Addressing non-infringement on a summary judgment motion, the US District Court for the Eastern District of Texas ruled that Mylan and Teva's accused generic products did not infringe as a matter of law because water is not a "gelling agent" as required by the asserted claims. Allergan Sales, LLC v. Teva Pharmaceuticals USA, Inc., Case No. 2017 WL 4800734 (E.D. Tex., Sept. 28, 2017) (Payne, J); adopted by Allergan Sales, LLC v. Teva Pharmaceuticals USA, Inc., Case No. 2017 WL 4792543 (ED Tex., Oct. 24, 2017) (Gilstrap, J).
The infringement action arose from abbreviated new drug applications (ANDAs) filed by Teva and Mylan to market a generic version of Allergan's ulcerative colitis drug sold under the brand name Delzicol.
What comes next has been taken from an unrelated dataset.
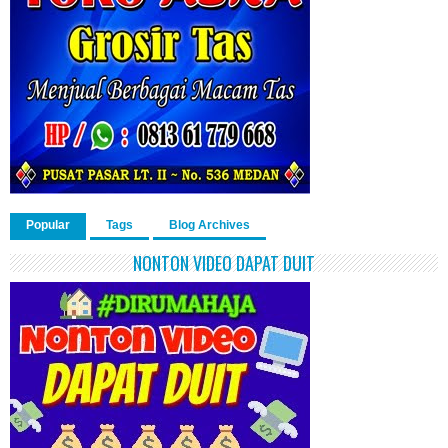
Popular
Tags
Blog Archives
NONTON VIDEO DAPAT DUIT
The dispute did not concern Delzicol itself, but rather the capsule that holds the drug and the patent covering that capsule (US Patent No. 6,649,180).
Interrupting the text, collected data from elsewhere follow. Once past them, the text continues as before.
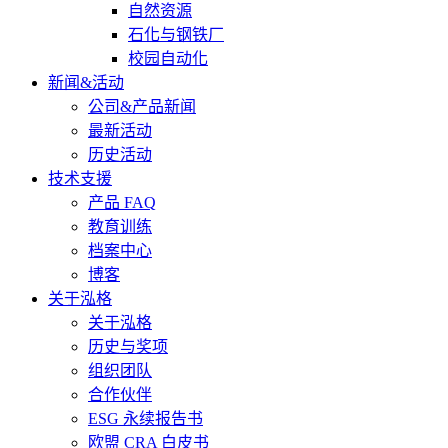
自然资源
石化与钢铁厂
校园自动化
新闻&活动
公司&产品新闻
最新活动
历史活动
技术支援
产品 FAQ
教育训练
档案中心
博客
关于泓格
关于泓格
历史与奖项
组织团队
合作伙伴
ESG 永续报告书
欧盟 CRA 白皮书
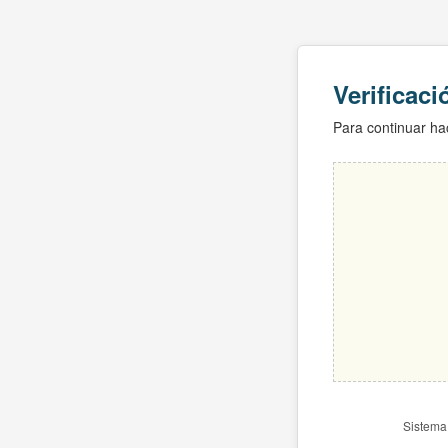
Verificac
Para continuar hac
Sistema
Mylan and Teva moved for summary judgment of non-infringement, each contending that their proposed generic products would not include at least one element of the asserted claims, because the accused capsules were not formed from a film composition comprising a "gelling agent" as the asserted claims required.
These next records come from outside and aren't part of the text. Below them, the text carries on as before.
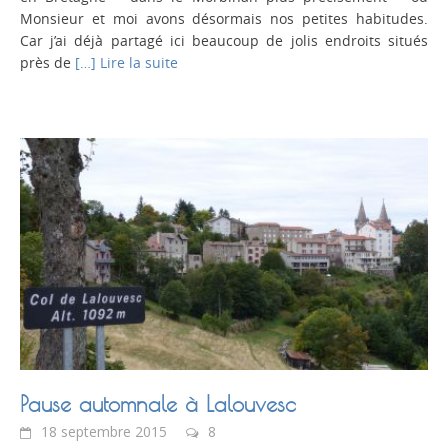
Monsieur et moi avons désormais nos petites habitudes.
Car j’ai déjà partagé ici beaucoup de jolis endroits situés
près de
[…] Lire la suite
Pause automnale à Lalouvesc
18 septembre 2015
8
The '180 patent claimed a hard capsule formed of a film composition comprising a hydroxypropyl methyl cellulose (HPMC) base, a gelling agent, a gelling aid and optional additives. The gelling agents described in the specification were all hydrocolloid compounds.
The capsules used by Mylan and Teva's generic products did not use a hydrocolloid-like gelling agent such as those described by the '180 patent. Instead, the accused capsules were manufactured using a thermogelation process that takes advantage of the intrinsic gelling properties of HPMC. When the aqueous solution of HPMC is heated, the water structure breaks down and the HPMC precipitates out of the water, forming a gel.
Parties disputed the construction of the term "gelling agent" and whether the water used in making their generic capsule would qualify as the "gelling agent" by itself. The court determined that the plain and ordinary meaning of "gelling agent" was a "substance that gels the film composition." The court found that while the specification mentioned water 21 times, it was never mentioned in the context of being a gelling agent. Water was mentioned in the specification only in two contexts: (1) in terms of residual "water content" present in the capsule, and (2) as a solvent used to dissolve the HPMC, gelling agent, gelling aid and other optional additives during the capsule forming process.
Thus, the fact that the inventors contemplated the presence of water in the process but failed to call water out as a "gelling agent" indicated that water was not intended to be a gelling agent. The court held that under this clarifying construction, Mylan and Teva's accused products could not, as a matter of law, be encompassed by the claims of the '180 patent because there is no dispute that the products do not contain any substance other than water that could be considered a "gelling agent."